Phantom Delivery: When Your AI Agent Thinks It Sent a Message

#openclaw #aiagents #messaging #reliability

Here's a failure mode that'll keep you up at night: your AI agent generates a perfectly good response, the session transcript records it as sent, your monitoring shows green... and the user never receives it.

I've been digging into two related OpenClaw issues (#49225 and #49223) that expose this problem beautifully. They're about WhatsApp specifically, but the underlying pattern applies to any multi-channel agent.

The Split-Path Bug

In WhatsApp group sessions, reactions (emoji responses) can succeed while actual text messages silently fail:

✅ Agent reacts with 👍 → lands in the group
❌ Agent sends a text reply → never arrives
📝 Session transcript shows the reply as delivered

Why? Reactions and text messages use different dispatch codepaths. One can break independently. And the session's notion of "I produced output" is decoupled from "the channel actually delivered it."

The Transcript Is Not Delivery Proof

In most agent frameworks:

LLM generates response → Session records it → Channel adapter sends it

The session records output the moment the LLM produces it. If channel delivery fails silently, you get phantom delivery. The transcript becomes a convincing lie.

The Silent Suppression Problem

Issue #49223 reveals a subtler variant. Inter-session messages can get silently suppressed by anti-ping-pong heuristics. OpenClaw teaches agents to respond with REPLY_SKIP or NO_REPLY to prevent infinite loops — but the heuristic is too broad and can suppress legitimate delivery requests.
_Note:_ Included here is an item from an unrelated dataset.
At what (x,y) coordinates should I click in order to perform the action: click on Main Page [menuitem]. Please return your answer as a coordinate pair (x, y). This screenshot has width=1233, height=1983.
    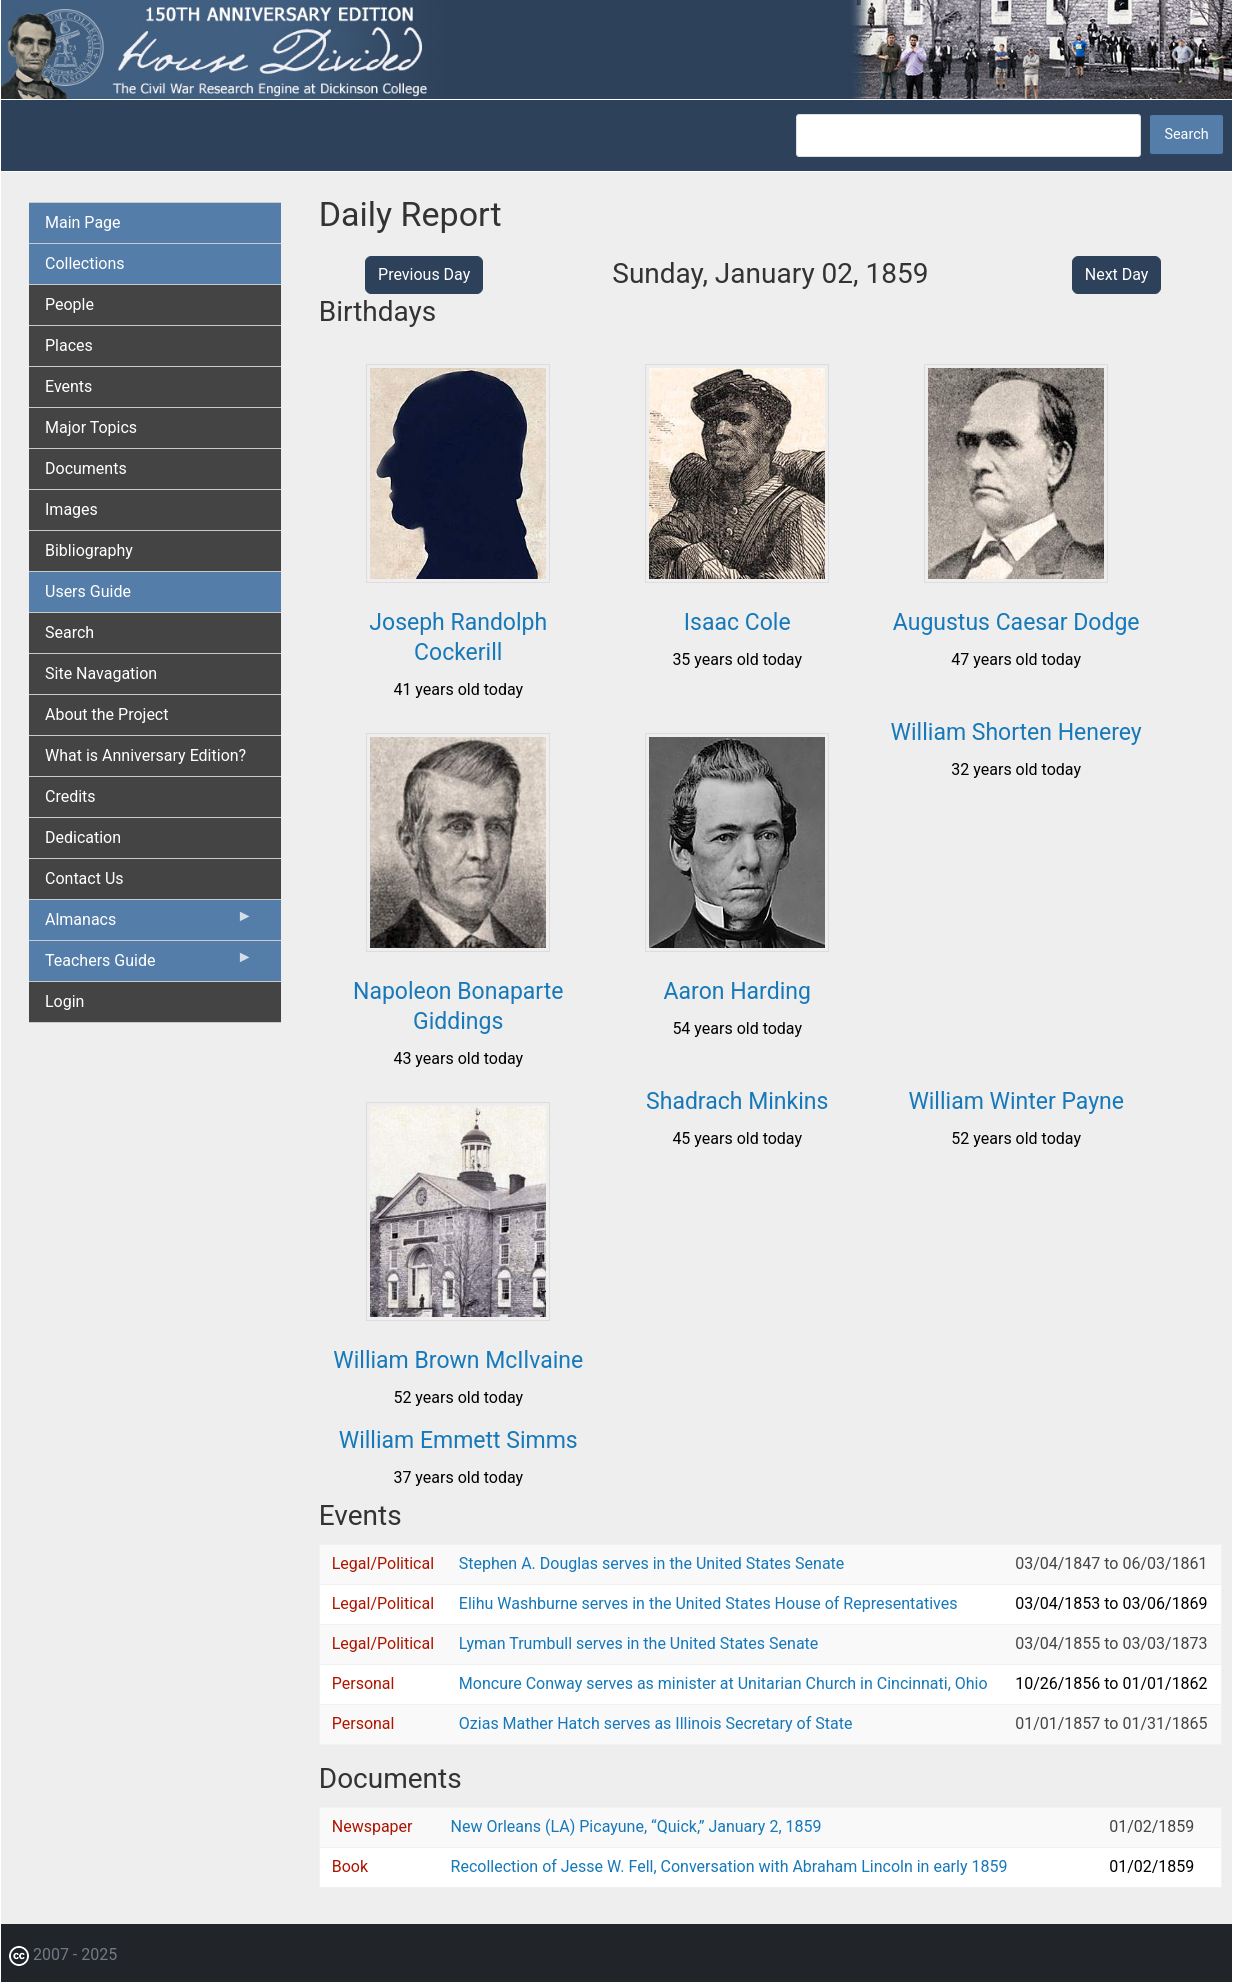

The fix only works if you rephrase aggressively: "Post a normal human message now. Do NOT return NO_REPLY." The fact that stronger wording succeeds proves transport works — it's the decision layer that's wrong.

Why This Is Hard to Debug

Every individual component looks correct:

Authorization? ✅
Transport? ✅ (reactions work)
Agent logic? ✅ (LLM generated good response)
Session state? ✅ (transcript shows output)

The real bug is in the gap between "agent decided to speak" and "channel actually delivered speech."

Lessons for Agent Builders

1. Delivery confirmation should be first-class. Track provider-side send results — message IDs, delivery receipts, failure reasons.

2. Split-path testing is essential. Test each message type independently. A working reaction doesn't mean working text delivery.

3. Silent suppression needs observability. When a message gets suppressed, log it explicitly.

4. Transcripts need delivery status. Each message should carry: produced → dispatched → confirmed or failed.

The Broader Pattern

This isn't just WhatsApp. It's a category of failure wherever there's a gap between intent and delivery — email SMTP errors, Slack rate limiting, multi-agent coordination swallowing messages.

The solution: close the feedback loop. Don't assume delivery. Verify it.

Issues tracked in the OpenClaw repo: #49225 and #49223.